Signaling by Transforming Growth Factor β (TGFβ) could account for transient changes in cell behavior during metastasis. Treatment of cells in culture with TGFβ1 can promote an invasive phenotype and the acquisition of mesenchymal characteristics, such as vimentin expression (4). Furthermore, elevated levels of TGFβ1 correlate with poor prognosis in breast cancer (5). However, determining whether there are transient changes in cell behavior during metastasis and whether these changes are linked to TGFβ signaling has proved difficult. This problem has been tackled by correlating live tumor imaging of TGFβ signaling with the dynamic behavior of cancer cells. Fluorescently labeled breast cancer cells (either MTLn3 or 410.4) were grown orthotopically in the mammary fat pad of mice. When the primary tumors reached ~5mm, the mice were anesthetized and the tumors imaged using intravital 2-photon microscopy. This method allowed signaling events and motile behavior of individual cells to be monitored.
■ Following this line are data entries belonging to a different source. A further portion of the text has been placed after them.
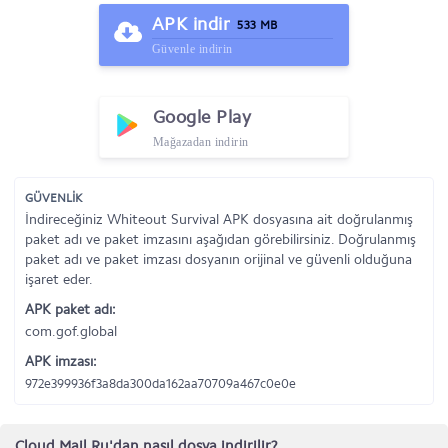
APK indir
533 MB
Güvenle indirin
Google Play
Mağazadan indirin
GÜVENLİK
İndireceğiniz Whiteout Survival APK dosyasına ait doğrulanmış
paket adı ve paket imzasını aşağıdan görebilirsiniz. Doğrulanmış
paket adı ve paket imzası dosyanın orijinal ve güvenli olduğuna
işaret eder.
APK paket adı:
com.gof.global
APK imzası:
972e399936f3a8da300da162aa70709a467c0e0e
Cloud.Mail.Ru'dan nasıl dosya indirilir?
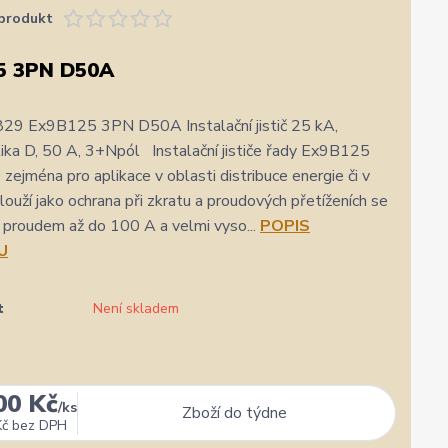
produkt
5 3PN D50A
29 Ex9B125 3PN D50A Instalační jistič 25 kA,
tika D, 50 A, 3+Npól Instalační jističe řady Ex9B125
 zejména pro aplikace v oblasti distribuce energie či v
louží jako ochrana při zkratu a proudových přetíženích se
proudem až do 100 A a velmi vyso...
POPIS
U
t
Není skladem
00 Kč
★★★★★
★★★★★
3. srpna
/
ks
Zboží do týdne
Kč
bez DPH
Dobrý obchod dobré ceny - doporučuji.
rychlost a kvalitu objednavky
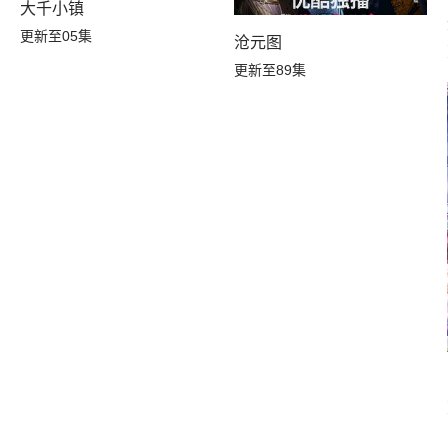
大千小镇
更新至05集
沧元图
更新至89集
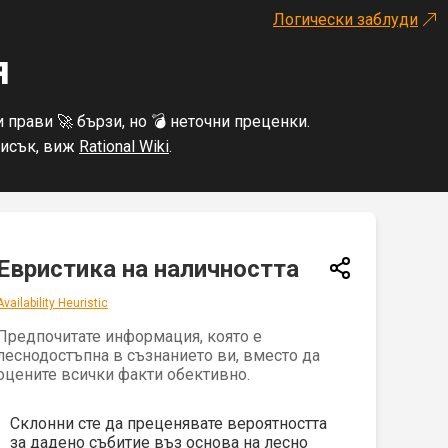
Логически заблуди
я
прави 🚀 бързи, но 💣 неточни преценки.
писък, виж
Rational Wiki
.
Евристика на наличността
Availability Heuristic
Предпочитате информация, която е
леснодостъпна в съзнанието ви, вместо да
оцените всички факти обективно.
Склонни сте да преценявате вероятността
за дадено събитие въз основа на лесно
Different modes of motility
Intravital imaging revealed that only a very small proportion of cells are motile within the primary tumor (between 1-5 %) (6). Cell motility is heterogeneously distributed even within highly metastatic tumors, suggesting that invasive potential is not due only to intrinsic factors. The cells that do display cell motility in the primary tumor fall into two categories: fast moving single cells, or slower moving collective chains (7). Collective motility may be similar to modes of migration used by healthy cells during development, such as branching morphogenesis or angiogenesis (8). Collective invasion of chains of tumor cells (Indian file pattern) has often been observed by pathologists. Singly moving cells escape cell-cell contacts, and move between other cells and extracellular matrix by changing their shape and squeezing between obstacles(9). In contrast, collectively moving cells maintain contacts with neighboring cells and proceed more slowly.
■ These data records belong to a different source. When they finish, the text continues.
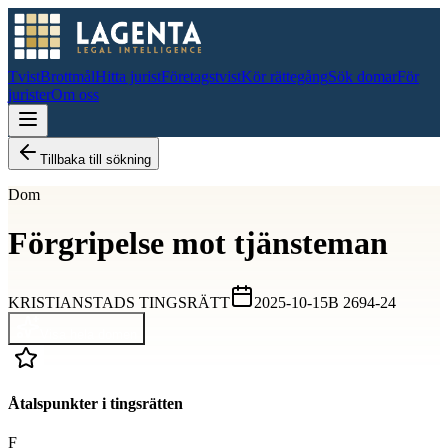
Tvist
Brottmål
Hitta jurist
Företagstvist
Kör rättegång
Sök domar
För
jurister
Om oss
Tillbaka till sökning
Dom
Förgripelse mot tjänsteman
KRISTIANSTADS TINGSRÄTT
2025-10-15
B 2694-24
Visa hela domen
Åtalspunkter i tingsrätten
F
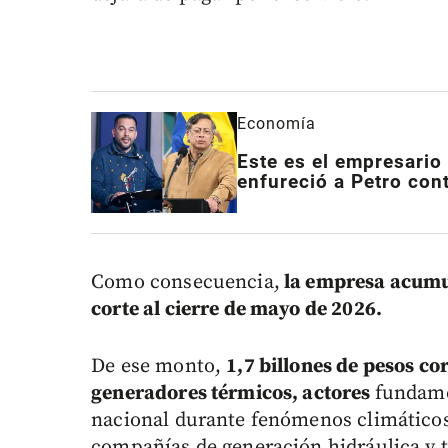
Economía
Este es el empresario
enfureció a Petro con
Como consecuencia,
la empresa acumul
corte al cierre de mayo de 2026.
De ese monto,
1,7 billones de pesos co
generadores térmicos, actores
fundame
nacional durante fenómenos climátic
compañías de generación hidráulica y 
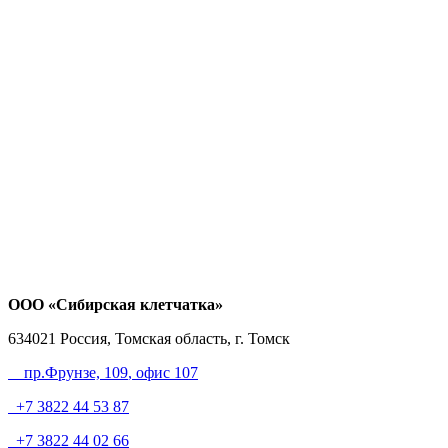
ООО «Сибирская клетчатка»
634021
Россия, Томская область, г. Томск
пр.Фрунзе, 109
, офис 107
+7 3822 44 53 87
+7 3822 44 02 66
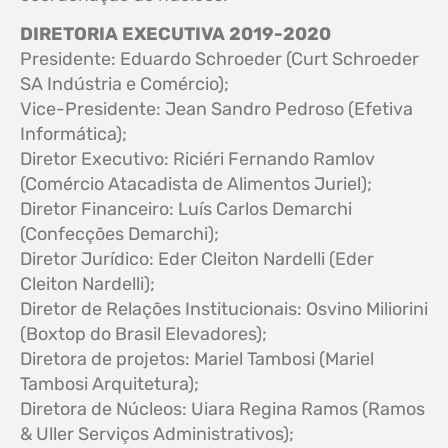
DIRETORIA EXECUTIVA 2019-2020
Presidente: Eduardo Schroeder (Curt Schroeder
SA Indústria e Comércio);
Vice-Presidente: Jean Sandro Pedroso (Efetiva
Informática);
Diretor Executivo: Riciéri Fernando Ramlov
(Comércio Atacadista de Alimentos Juriel);
Diretor Financeiro: Luís Carlos Demarchi
(Confecções Demarchi);
Diretor Jurídico: Eder Cleiton Nardelli (Eder
Cleiton Nardelli);
Diretor de Relações Institucionais: Osvino Miliorini
(Boxtop do Brasil Elevadores);
Diretora de projetos: Mariel Tambosi (Mariel
Tambosi Arquitetura);
Diretora de Núcleos: Uiara Regina Ramos (Ramos
& Uller Serviços Administrativos);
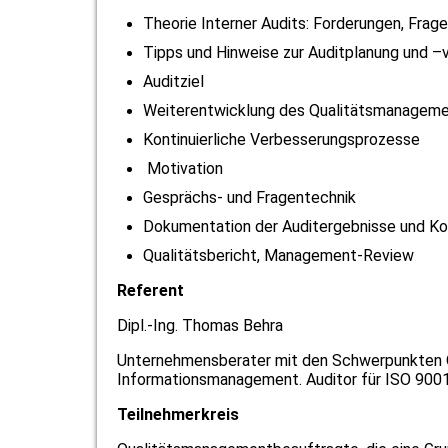
Theorie Interner Audits: Forderungen, Frage
Tipps und Hinweise zur Auditplanung und –
Auditziel
Weiterentwicklung des Qualitätsmanage
Kontinuierliche Verbesserungsprozesse
Motivation
Gesprächs- und Fragentechnik
Dokumentation der Auditergebnisse und K
Qualitätsbericht, Management-Review
Referent
Dipl.-Ing. Thomas Behra
Unternehmensberater mit den Schwerpunkten
Informationsmanagement. Auditor für ISO 9001
Teilnehmerkreis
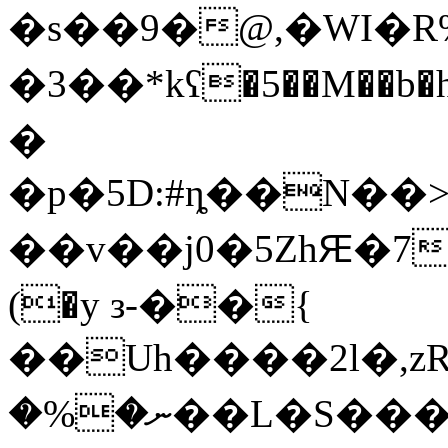
�s��9�@,�WI�R
�3��*kʕ�5��M��b�hɋ�+�ײ��th$����iE:�X�)F�5LE2L�w͑�Y�T��\xW8��L��ĩ�Л�A���_M��pm�����o
�
�p�5D:#ȵ��N��>
��v��j0�5ZhԘ�
(�y з-��{
��Uh����2l�,zR��9�ܠ������h$�{t�.�M/qo*�h�
�%�ނ��L�S���+g��'�le��Jst���?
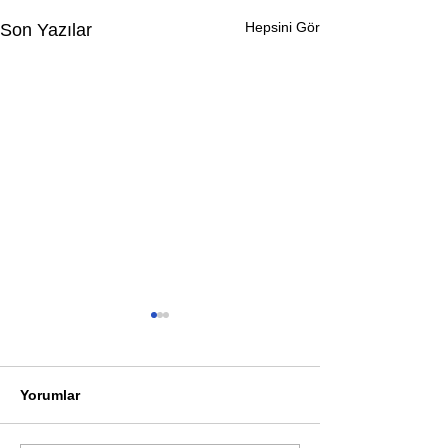
Hepsini Gör
Son Yazılar
Yorumlar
Cell motility in the primary tumor is just the first step of metastasis. To form secondary tumors, cancer cells must invade either the blood or lymphatic vessels surrounding the tumor to be carried to other organs. The formation of significant metastases also requires cancer cells to proliferate at their new locations. Imaging of cancer cells that had already spread to lymph nodes revealed that these cells were no longer motile. Therefore, the migratory behavior that enables escape from primary tumors is a transient characteristic of metastatic cells.
TGFβ promotes single cell motility and entry into the blood
To gain information about TGFβ signalling pathway during intravital imaging two reporter constructs were used. Firstly an EGFP-Smad2 fusion construct, which accumulates in the nucleus when TGFβ signaling is active (10), was introduced into breast cancer cells. To complement this approach, a Smad3-dependent reporter plasmid which expresses ECFP in response to TGFβ stimulation was also used (CAGA12::CFP) (11). These approaches enabled the activity of the TGFβ signaling pathway to be determined with cellular resolution in live tumor models and correlated with cell behavior.
TGFβ signaling was not evenly distributed in the primary tumor, and only a minority of the cells displayed reporter activation (Figure 1). The fast moving single cells showed high levels of TGFβ signaling. In contrast, cells moving collectively did not display TGFβ signaling (7). Thus, it seemed that activation of TGFβ signaling could influence the mode with which cells moved, ie single vs collective. The data also indicated that TGFβ signaling is not sufficient to elicit motility as many cells with high TGFβ signaling were non motile.
To investigate TGFβ signaling further, cells unable to respond to TGFβ signaling were generated by over-expressing a dominant negative TGFβ type II receptor (TGFβRDN). TGFβRDN expressing cells could only move cohesively and could not intravasate into blood vessels. Nonetheless, TGFβRDN cells could still spread via the lymphatics and produce large lymph node metastasis (Figure 1). In contrast, cells with hyper-active TGFβ signaling disseminated prevalently as single cells and were more able to intravasate into blood vessels compared to control cells. Thus activation of TGFβ signaling in disseminating cells determines their motility mode, i.e. single versus collective, and profoundly influences the route of metastatic spread.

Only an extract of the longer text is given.